WHERE Id = 123456 (works perfectly)
Unfortunately 95% of the requests look like this:
SELECT *
FROM myTable
WHERE Fk1 = 123456 AND FK2 = 654321
-- works badly because it gets 100.000 - 300.000 records but I need all of them. Yes, unique index is used because order of index is correct )
UPDATE myTable
SET Value1 = '1', Value2 = '2', Value3 = '3', Value 4 = '4',
Value5 = '5', Value6 = '6', Value7 = '7', Value8 = '8'
WHERE Fk1 = 123456 AND FK2 = 654321 -- horrible because also 300.000 and yes, unique index is used because order of index is correct )
Instead I would like to design it like that:
Id1 bigint (PK) -- Clustered Composite Index (former FK1 column)
Id2 bigint (PK) -- Clustered Composite Index (former FK2 column)
ContentColumn JSON -- Contains all former Value columns and the FK3 column as an array of objects. A object is column FK3, Value1, Value2 ....
ArrayLength INT -- length of json array
- Former FK1 and Fk2 are now a clustered unique composite PK because 95% are selecting and updating on that
- This means of course when I run in my 5% situation I have to load more than I actually need but in my opinion it is still worth
- I have to know of course in which Json FK3 is before request but I do that because of some other logic
- I also do not necessary need the composite unique constraint together with FK3.
- Foreign key constraint of FK3 is also not necessary.
- There are no form of SQLs that specifically read or search in a specific former Value column e.g. WHERE Value5 = 'ABC'
So what do you guys think? Should I give it a try?
Or do you have some completely different ideas?
Thanks for any help!
CodePudding user response:
Or do you have some completely different ideas?
You can do better with a better set of index designs. You want to optimize for your most expensive queries:
SELECT *
FROM myTable
WHERE Fk1 = 123456 AND FK2 = 654321
-- works badly because it gets 100.000 - 300.000 records but I need all of them. Yes, unique index is used because order of index is correct )
UPDATE myTable
SET Value1 = '1', Value2 = '2', Value3 = '3', Value 4 = '4',
Value5 = '5', Value6 = '6', Value7 = '7', Value8 = '8'
WHERE Fk1 = 123456 AND FK2 = 654321
Making FK1_FK2_FK3 the clustered index and making ID a non-clustered PK would be better. For queries that retrieve a handful of rows, using nested loop join from the non-clustered PK to the composite clustered index should be fine. But doing 300,000 lookups when querying by (Fk1,Fk2) is going to be expensive. It's so expensive that these queries might be doing table scans instead.

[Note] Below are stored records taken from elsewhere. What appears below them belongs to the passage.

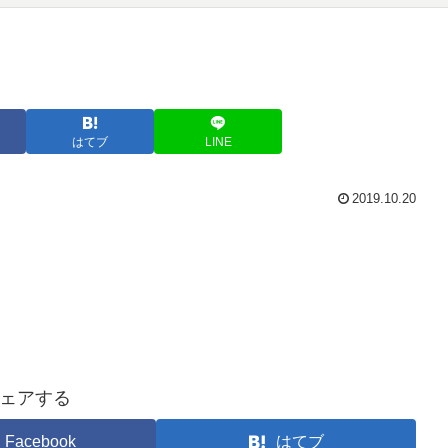
はてブ
LINE
2019.10.20
ェアする
Facebook
はてブ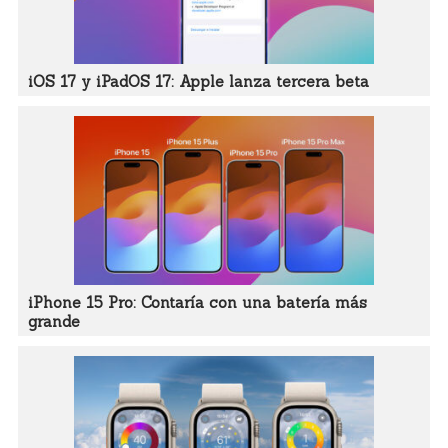
iOS 17 y iPadOS 17: Apple lanza tercera beta
iPhone 15 Pro: Contaría con una batería más
grande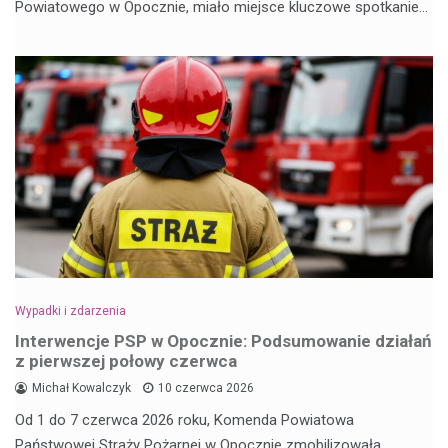
Powiatowego w Opocznie, miało miejsce kluczowe spotkanie…
Wypadki i zdarzenia
Interwencje PSP w Opocznie: Podsumowanie działań
z pierwszej połowy czerwca
Michał Kowalczyk
10 czerwca 2026
Od 1 do 7 czerwca 2026 roku, Komenda Powiatowa
Państwowej Straży Pożarnej w Opocznie zmobilizowała…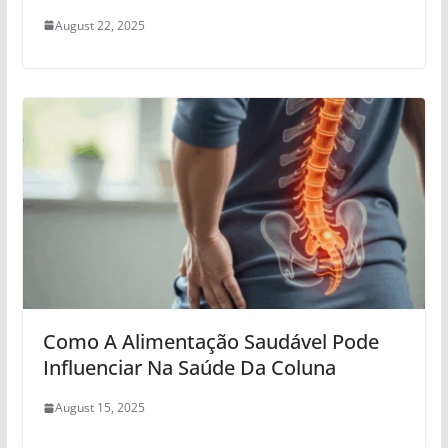
August 22, 2025
Como A Alimentação Saudável Pode
Influenciar Na Saúde Da Coluna
August 15, 2025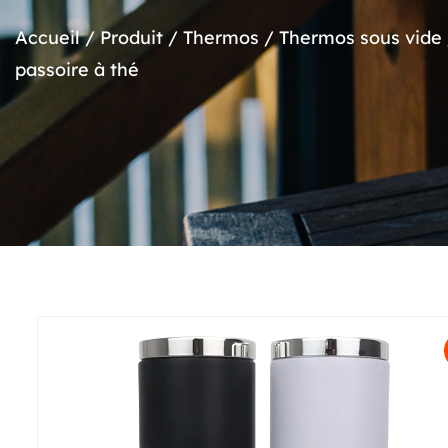
Accueil
/
Produit
/
Thermos
/
Thermos sous vide
passoire à thé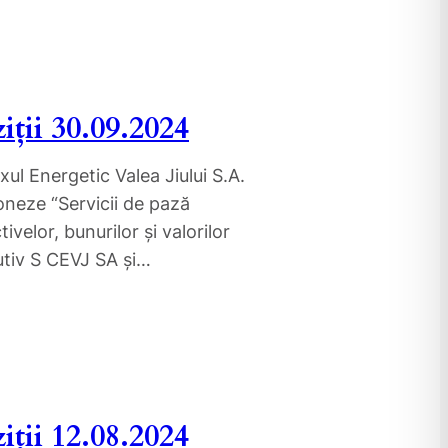
iții 30.09.2024
ul Energetic Valea Jiului S.A.
oneze “Servicii de pază
velor, bunurilor și valorilor
utiv S CEVJ SA și…
iții 12.08.2024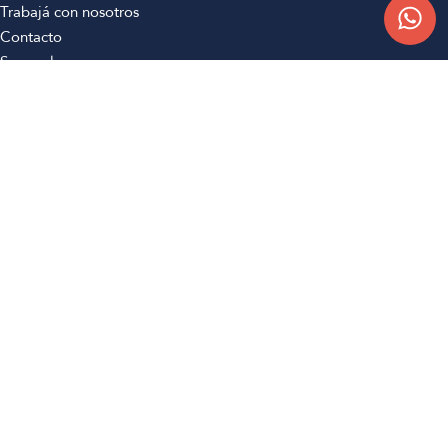
Trabajá con nosotros
Contacto
Sucursales
Compra Online
Atención al cliente
Preguntas frecuentes
Términos y condiciones
Botón de arrepentimiento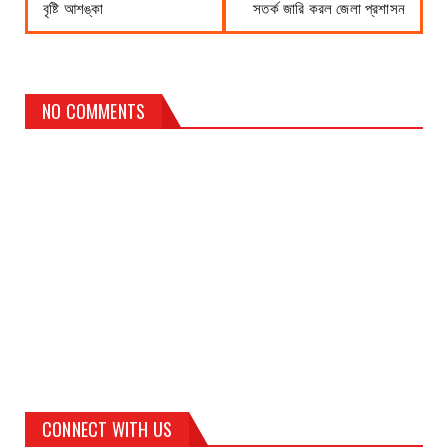
বৃষ্টি আশঙ্কা
সতর্ক জারি করল জেলা প্রশাসন
NO COMMENTS
CONNECT WITH US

And after clustering the table by (FK1,FK2,FK3) consider partitioning it by FK2 into 10-100 separate partitions. Then a predicate like WHERE Fk1 = 123456 AND FK2 = 654321 will only have to scan the partition containing FK2=654321, and can seek in that partition directly to the first page with FK1=123456.
In addition consider ROW or PAGE compression if PAGEIOLATCH waits are a significant part of your query runtime.